If illusionism (making “real” things) is the central art activity of art, nature must be the original subject. Where Janel Jacobson makes discreet natural forms in an accurate but idealized, essentially Platonic fashion, Paul Stankard captures selected quirky motes of color and form as he has observed them in life. From different but not incompatible perspectives, both address the ever-astonishing fecundity of the earth and cycles of life. A more troubling commentary arises in the work of David Wiseman who suggests that nature abides everywhere, even restlessly within the walls of our buildings. Brent Skidmore juxtaposes natural forms — boulders — with made ones manifesting the balancing act between civilization and nature.

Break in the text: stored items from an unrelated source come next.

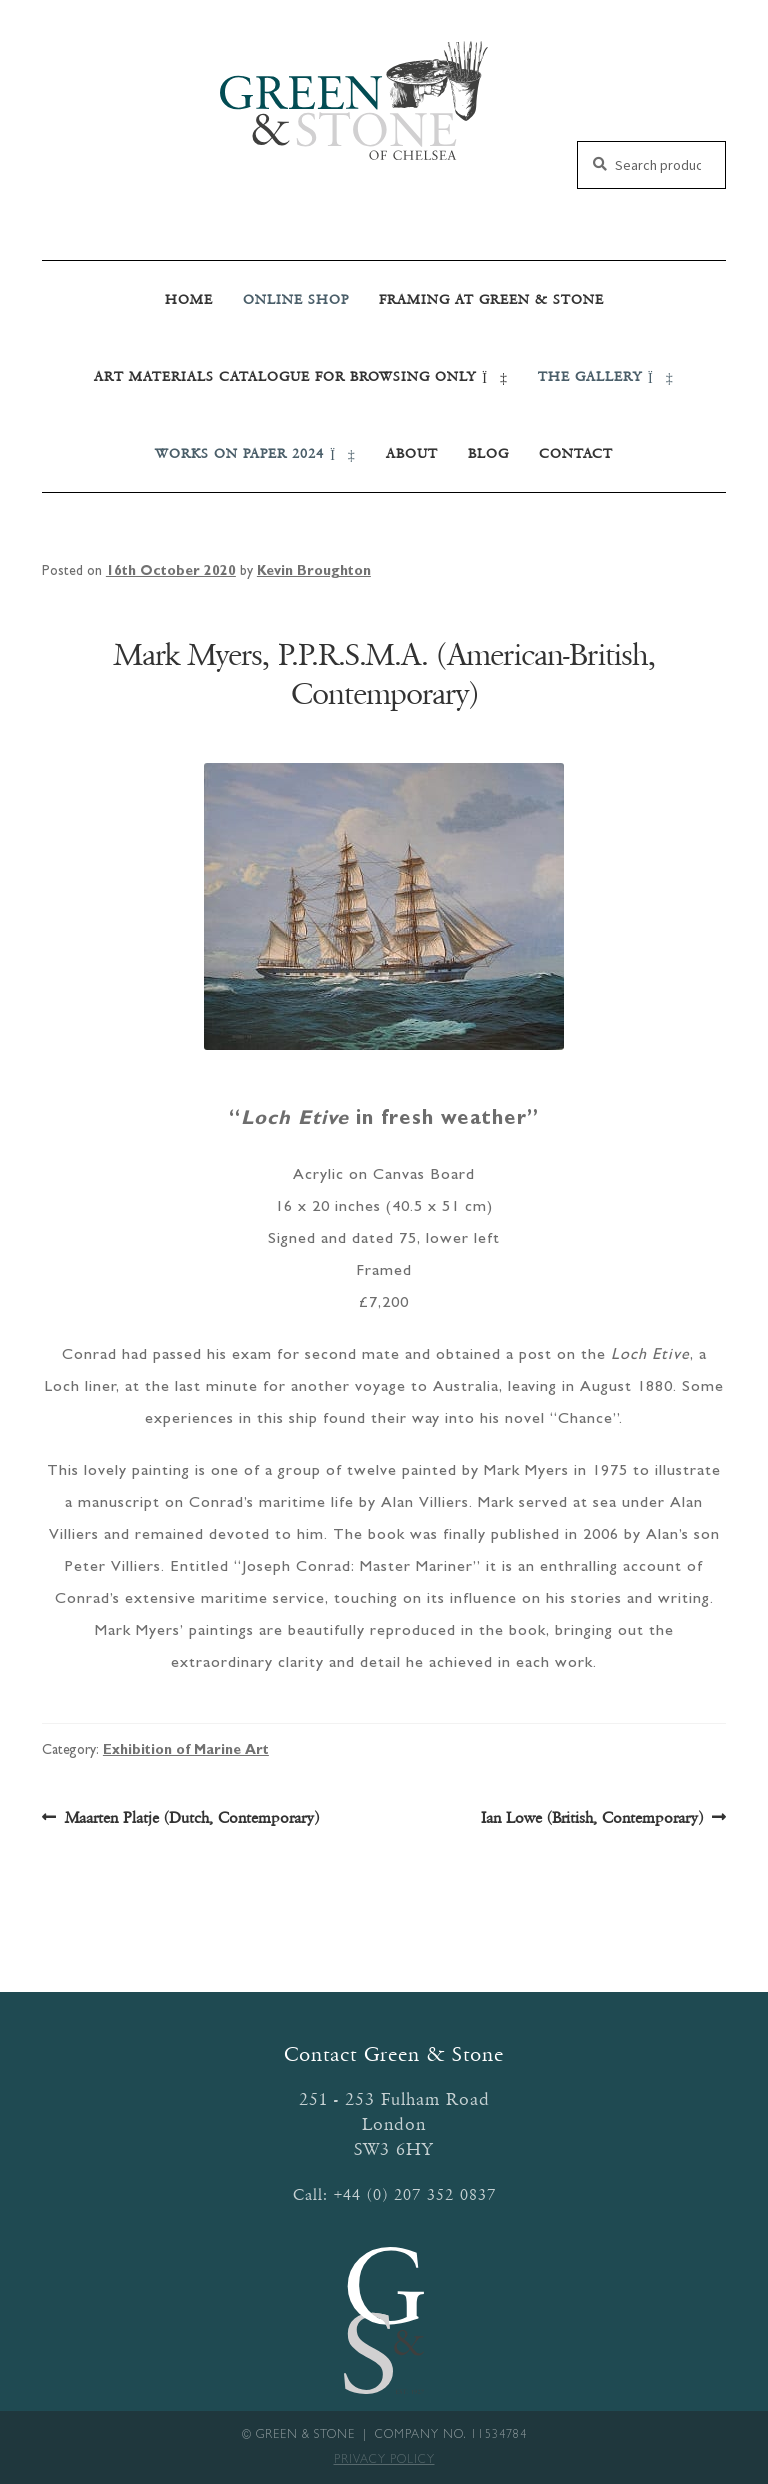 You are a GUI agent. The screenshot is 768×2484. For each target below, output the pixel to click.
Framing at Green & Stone (491, 299)
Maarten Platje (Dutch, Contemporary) (191, 1818)
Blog (488, 453)
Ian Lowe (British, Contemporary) (592, 1818)
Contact (576, 453)
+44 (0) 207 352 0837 (415, 2194)
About (412, 453)
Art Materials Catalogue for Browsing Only (301, 376)
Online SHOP (296, 299)
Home (189, 299)
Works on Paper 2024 (255, 453)
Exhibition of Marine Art (186, 1751)
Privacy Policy (384, 2461)
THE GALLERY (606, 376)
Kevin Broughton (314, 572) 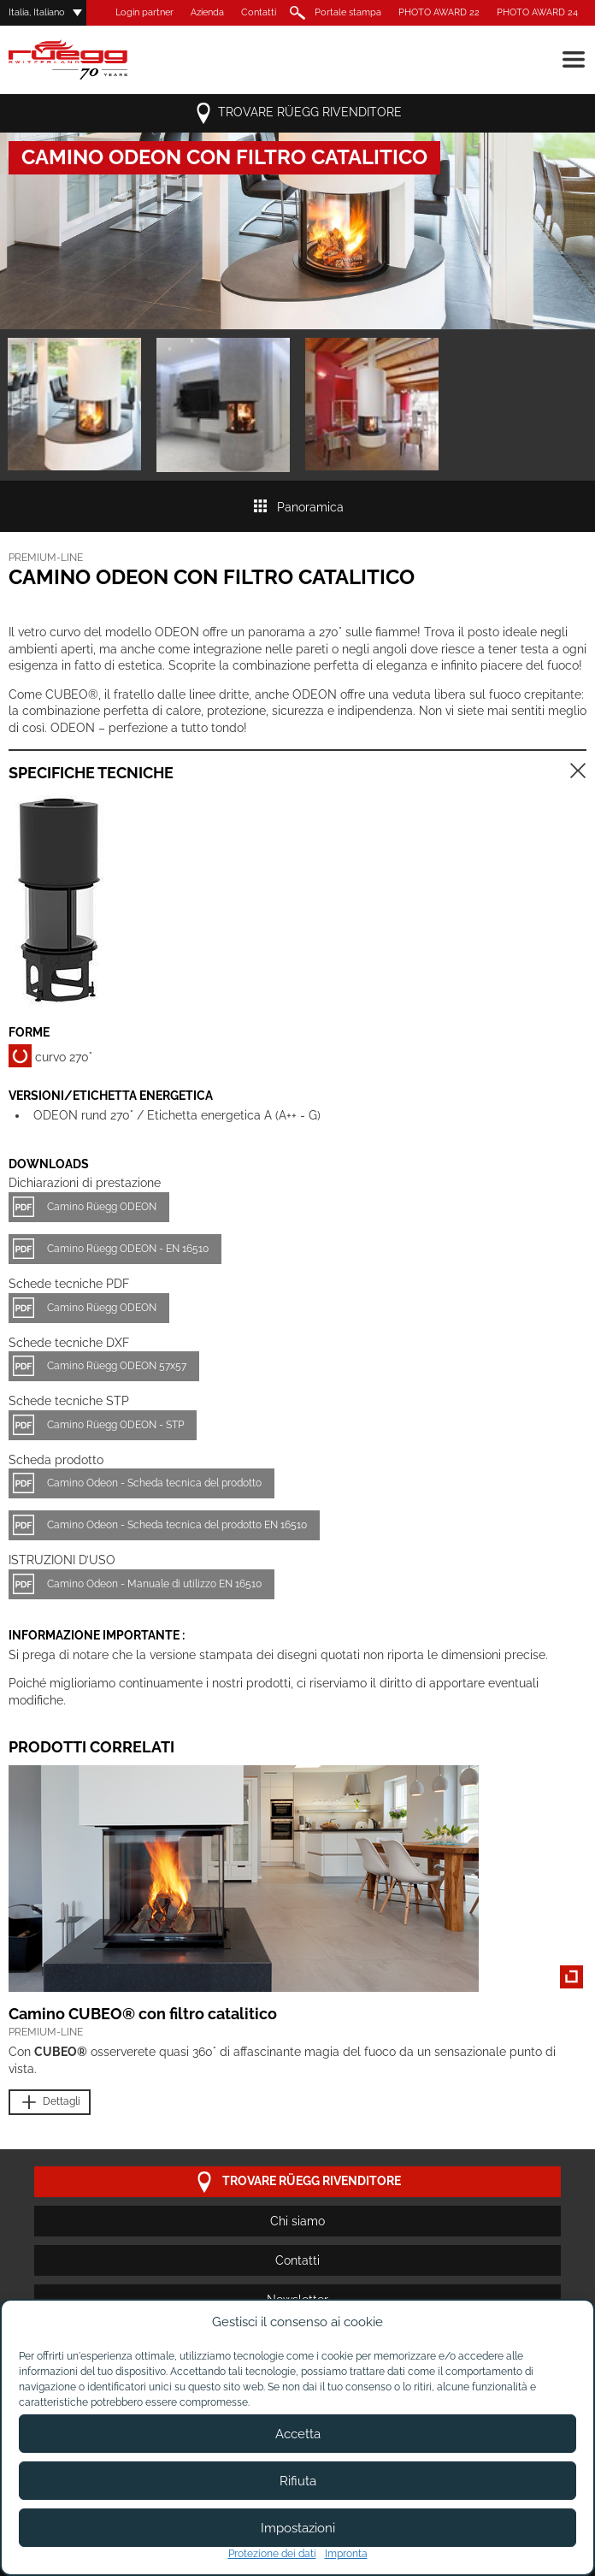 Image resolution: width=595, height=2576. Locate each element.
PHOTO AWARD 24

In “Twisted,” Tom Eckert suggests an obscurity of identities, mysterious barriers to recognition. The illusion of a draped ovoid suggests René Magritte’s “The Lovers.” In Magritte’s paintings, each lover’s head is covered by a white napkin, obscuring visual and tactile identity, even the certainty of humanity itself. The few representations we have of humans in prehistoric painting are stick figures. A similarly awkward, angular stick figure persists in the work of Richard Shaw whose pencils, golf balls and sticks have an exaggerated presence. Are they telling us that we, humans, are really made up of what we appropriate? The cipher-like figure certainly says that the human being is not the soul-infused vessel we might imagine but a construct, a compendium of disparate things.

These sculptures bewitch vision and cognition. They tell us that our experience and understanding are powerful, mysterious and ultimately unfathomable as are our codes of communication, our history, behavior, and dreams. In spite of all our technologies, theories, measurements and artful skills, we know little more about the nature of reality than we did 25,000 years ago. Perhaps our early ancestors did not dream precisely as we do but millennia later we share those dreams.

End notes:

Thurman, Judith. “Letter from Southern France: First Impressions.” The New Yorker, June 23, 2008.

“Illusionism.” Grove Art Online. Oxford University Press. 2010.

Gombrich, Ernst. Art and Illusion. A Study in the Psychology of Pictorial Representation. London: Phaidon 1960.

Erlanger, Steven. “Point, Shoot, Retouch and Label?” The New York Times, Dec. 3, 2009: E1.

Alas, Mert and Marcus Piggott (photographers). Vanity Fair. Nov. 2009.

For more on the utility of Braille, see Aviv. Rachel. “Listening to Braille.” The New York Times Magazine, Jan. 2, 2010: 42.